The Legislator’s Budget

The last thing you all want to read right now is an article about why the pay of legislators is not enough.

But hear me out.

Yes, our legislators make us angry. We feel that they don’t listen, that they act upon the whims of their donors, and that they don’t represent us.

And in terms of demographics, they clearly do not. Despite composing about half of the population, women only make up 19.4% of the United States Congress. Racial minorities make up 17% of Congress, compared to 38% of the national population. These disparities might not be that surprising, but what about socioeconomic diversity?

According to, the median net worth of a member of Congress was $1,029,505 in 2013. The least wealthy member of Congress reported a monetary worth of $32,500. We already know that Congress is weak on race and gender diversity, but income representation may be the most egregious form of inequity.

Once elected to Congress, our public servants receive a $174,000 annual salary.

Considering the inefficacy of our national Congress, you might find that absolutely absurd. Don’t we all wish we could get paid that much for “doing nothing.”

What about at the state level though? Nationwide, state legislatures passed approximately 24,000 bills in 2014, compared to 296 laws in the federal legislature. What are those productive state legislators getting paid?

Let’s look at my home state, North Carolina. Now an infamous Southern State for passing HB 2, a bill that openly discriminates against the LGBTQ community, North Carolina’s legislature has been quite busy passing legislation as of late. And, what is their reward for doing so?

$13,951 per year.

Yes, you read that right.
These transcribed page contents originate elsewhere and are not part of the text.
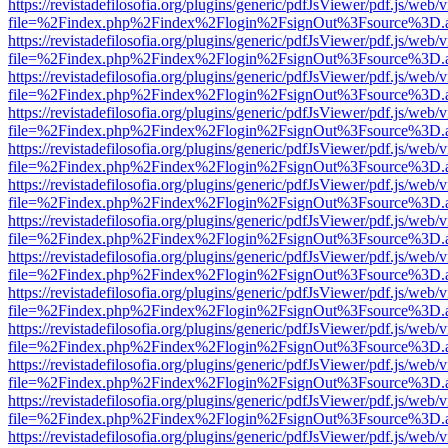
https://revistadefilosofia.org/plugins/generic/pdfJsViewer/pdf.js/web/
file=%2Findex.php%2Findex%2Flogin%2FsignOut%3Fsource%3D.ame
https://revistadefilosofia.org/plugins/generic/pdfJsViewer/pdf.js/web/
file=%2Findex.php%2Findex%2Flogin%2FsignOut%3Fsource%3D.ame
https://revistadefilosofia.org/plugins/generic/pdfJsViewer/pdf.js/web/
file=%2Findex.php%2Findex%2Flogin%2FsignOut%3Fsource%3D.ame
https://revistadefilosofia.org/plugins/generic/pdfJsViewer/pdf.js/web/
file=%2Findex.php%2Findex%2Flogin%2FsignOut%3Fsource%3D.ame
https://revistadefilosofia.org/plugins/generic/pdfJsViewer/pdf.js/web/
file=%2Findex.php%2Findex%2Flogin%2FsignOut%3Fsource%3D.ame
https://revistadefilosofia.org/plugins/generic/pdfJsViewer/pdf.js/web/
file=%2Findex.php%2Findex%2Flogin%2FsignOut%3Fsource%3D.ame
https://revistadefilosofia.org/plugins/generic/pdfJsViewer/pdf.js/web/
file=%2Findex.php%2Findex%2Flogin%2FsignOut%3Fsource%3D.ame
https://revistadefilosofia.org/plugins/generic/pdfJsViewer/pdf.js/web/
file=%2Findex.php%2Findex%2Flogin%2FsignOut%3Fsource%3D.ame
https://revistadefilosofia.org/plugins/generic/pdfJsViewer/pdf.js/web/
file=%2Findex.php%2Findex%2Flogin%2FsignOut%3Fsource%3D.ame
https://revistadefilosofia.org/plugins/generic/pdfJsViewer/pdf.js/web/
file=%2Findex.php%2Findex%2Flogin%2FsignOut%3Fsource%3D.ame
https://revistadefilosofia.org/plugins/generic/pdfJsViewer/pdf.js/web/
file=%2Findex.php%2Findex%2Flogin%2FsignOut%3Fsource%3D.ame
https://revistadefilosofia.org/plugins/generic/pdfJsViewer/pdf.js/web/
file=%2Findex.php%2Findex%2Flogin%2FsignOut%3Fsource%3D.ame
https://revistadefilosofia.org/plugins/generic/pdfJsViewer/pdf.js/web/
State legislators are paid just under $14,000 for approximately 60–90 day sessions with emergency sessions held at a moment’s notice.

You may not feel much empathy for these state legislators, especially when you do not agree with their policy positions. And many of them don’t need this money, you may argue. Yet, what if we want a more economically diverse legislature? What if you are running to represent the poor, disadvantaged communities of the South? What if this was your only form of income as a newly elected official? How would you live off this budget alone, especially if you could not maintain a full-time job year-round due to the 2–3 month commitment of the legislature?

Let’s take a look at how this would pan out for a newly elected North Carolina legislator from Durham.

Source: Economic Policy Institute

There’s a problem here. In order to live in the capital or nearby, which is one of the more expensive regions of the state, a single adult needs to make $29,041 to make ends meet. That’s more than twice the annual pay of a legislator. If you are a single parent with no other form of income, it would be impossible to sustain yourself on that budget.

There’s been an increase in media attention over the lack of representation of lower socio-economic voices in our legislative bodies across the United States, particularly after the publication of Duke professor Nicholas Carnes’ White Collar Government. Yet, for someone from a lower socio economic class, it is nearly impossible to subsist in these positions at the state level, if one can even take the time to raise the money and funds to get there.

So yes, we can be mad at how much legislators get paid for doing nothing or doing what we believe is wrong. But what would happen to our legislation if the poor, or even the lower middle class, were directly represented in lawmaking?

For now, that remains a dream, but perhaps someday we can find a way to make it possible for our governing bodies to represent all aspects of our diverse nation, including class.